→ **Task details**
The number of lines containing the word "Hennecken" is all you should give; count them in the records below.

--------------------------------

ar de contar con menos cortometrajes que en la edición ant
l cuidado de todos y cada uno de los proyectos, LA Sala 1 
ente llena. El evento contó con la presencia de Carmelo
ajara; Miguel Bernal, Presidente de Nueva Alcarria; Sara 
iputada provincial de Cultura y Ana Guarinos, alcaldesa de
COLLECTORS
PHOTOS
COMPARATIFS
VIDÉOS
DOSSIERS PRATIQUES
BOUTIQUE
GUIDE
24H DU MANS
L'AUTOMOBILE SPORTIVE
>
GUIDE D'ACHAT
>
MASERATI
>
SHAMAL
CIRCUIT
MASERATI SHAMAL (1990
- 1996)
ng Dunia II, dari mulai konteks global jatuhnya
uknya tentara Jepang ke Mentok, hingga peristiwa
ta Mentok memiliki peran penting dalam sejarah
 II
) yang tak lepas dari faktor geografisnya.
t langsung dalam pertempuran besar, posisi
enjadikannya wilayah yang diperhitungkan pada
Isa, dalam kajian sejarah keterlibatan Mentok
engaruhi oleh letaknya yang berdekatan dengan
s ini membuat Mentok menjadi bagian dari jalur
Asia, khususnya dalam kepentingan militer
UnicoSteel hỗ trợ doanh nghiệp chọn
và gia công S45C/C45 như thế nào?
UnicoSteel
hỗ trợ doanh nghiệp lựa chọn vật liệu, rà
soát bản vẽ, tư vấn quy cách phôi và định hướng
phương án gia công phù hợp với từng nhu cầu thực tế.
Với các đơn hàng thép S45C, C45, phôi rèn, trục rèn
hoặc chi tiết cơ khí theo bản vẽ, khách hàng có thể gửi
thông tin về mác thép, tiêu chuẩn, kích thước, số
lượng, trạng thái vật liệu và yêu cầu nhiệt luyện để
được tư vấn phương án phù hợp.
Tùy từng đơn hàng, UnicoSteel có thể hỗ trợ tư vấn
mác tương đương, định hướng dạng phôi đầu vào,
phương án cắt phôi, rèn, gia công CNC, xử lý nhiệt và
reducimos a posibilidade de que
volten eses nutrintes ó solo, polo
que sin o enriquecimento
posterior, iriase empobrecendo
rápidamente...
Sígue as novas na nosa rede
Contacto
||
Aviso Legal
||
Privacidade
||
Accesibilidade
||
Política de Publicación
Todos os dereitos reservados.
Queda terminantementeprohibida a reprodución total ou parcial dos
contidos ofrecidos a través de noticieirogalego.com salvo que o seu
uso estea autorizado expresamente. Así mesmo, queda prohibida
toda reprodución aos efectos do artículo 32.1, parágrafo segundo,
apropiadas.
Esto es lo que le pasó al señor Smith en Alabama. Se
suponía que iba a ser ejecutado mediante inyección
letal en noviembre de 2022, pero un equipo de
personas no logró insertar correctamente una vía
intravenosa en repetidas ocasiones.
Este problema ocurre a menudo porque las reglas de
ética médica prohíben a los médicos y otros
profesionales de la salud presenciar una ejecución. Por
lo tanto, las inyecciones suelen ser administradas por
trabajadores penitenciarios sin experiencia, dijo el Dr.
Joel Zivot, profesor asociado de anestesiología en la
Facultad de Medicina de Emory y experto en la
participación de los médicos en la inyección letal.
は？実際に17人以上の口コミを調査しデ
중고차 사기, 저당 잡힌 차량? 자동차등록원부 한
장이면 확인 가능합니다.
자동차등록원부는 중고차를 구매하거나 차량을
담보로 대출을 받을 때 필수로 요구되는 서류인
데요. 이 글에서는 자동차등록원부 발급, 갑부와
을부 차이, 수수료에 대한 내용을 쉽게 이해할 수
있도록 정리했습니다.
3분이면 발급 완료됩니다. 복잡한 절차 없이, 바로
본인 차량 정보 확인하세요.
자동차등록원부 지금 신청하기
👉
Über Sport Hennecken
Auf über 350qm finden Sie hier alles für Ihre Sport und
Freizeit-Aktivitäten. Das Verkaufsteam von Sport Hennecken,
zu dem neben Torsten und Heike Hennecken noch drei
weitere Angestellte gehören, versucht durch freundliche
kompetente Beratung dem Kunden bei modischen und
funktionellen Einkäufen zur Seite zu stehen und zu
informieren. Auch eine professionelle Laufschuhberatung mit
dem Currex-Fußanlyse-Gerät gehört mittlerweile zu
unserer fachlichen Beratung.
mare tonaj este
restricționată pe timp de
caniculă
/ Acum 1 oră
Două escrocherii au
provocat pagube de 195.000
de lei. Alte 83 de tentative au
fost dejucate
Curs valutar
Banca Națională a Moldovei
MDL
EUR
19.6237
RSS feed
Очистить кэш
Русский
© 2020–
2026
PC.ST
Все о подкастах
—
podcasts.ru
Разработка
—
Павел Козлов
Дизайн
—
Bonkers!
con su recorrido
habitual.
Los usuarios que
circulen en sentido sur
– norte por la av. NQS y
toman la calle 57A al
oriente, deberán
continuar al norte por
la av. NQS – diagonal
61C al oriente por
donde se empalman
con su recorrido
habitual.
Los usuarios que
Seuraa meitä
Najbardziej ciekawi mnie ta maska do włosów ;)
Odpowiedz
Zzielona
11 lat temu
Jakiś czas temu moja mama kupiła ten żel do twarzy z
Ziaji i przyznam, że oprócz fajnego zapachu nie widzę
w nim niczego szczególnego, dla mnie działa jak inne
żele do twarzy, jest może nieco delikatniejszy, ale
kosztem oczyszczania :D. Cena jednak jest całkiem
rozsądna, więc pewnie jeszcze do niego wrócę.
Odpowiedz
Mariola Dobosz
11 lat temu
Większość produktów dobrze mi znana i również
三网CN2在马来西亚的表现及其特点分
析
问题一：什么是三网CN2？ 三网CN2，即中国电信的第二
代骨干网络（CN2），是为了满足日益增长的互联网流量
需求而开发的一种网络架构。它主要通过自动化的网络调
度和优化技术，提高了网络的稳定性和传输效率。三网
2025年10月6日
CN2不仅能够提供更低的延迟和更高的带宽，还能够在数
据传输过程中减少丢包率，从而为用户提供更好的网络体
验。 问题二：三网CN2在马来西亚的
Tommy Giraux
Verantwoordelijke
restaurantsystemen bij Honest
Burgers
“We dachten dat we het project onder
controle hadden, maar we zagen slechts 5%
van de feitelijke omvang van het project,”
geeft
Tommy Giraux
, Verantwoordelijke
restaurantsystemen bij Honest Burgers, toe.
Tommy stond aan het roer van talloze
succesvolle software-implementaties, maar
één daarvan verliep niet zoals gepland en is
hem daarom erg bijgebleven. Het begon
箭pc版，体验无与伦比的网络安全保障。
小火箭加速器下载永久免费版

--------------------------------

→ **Task output**
3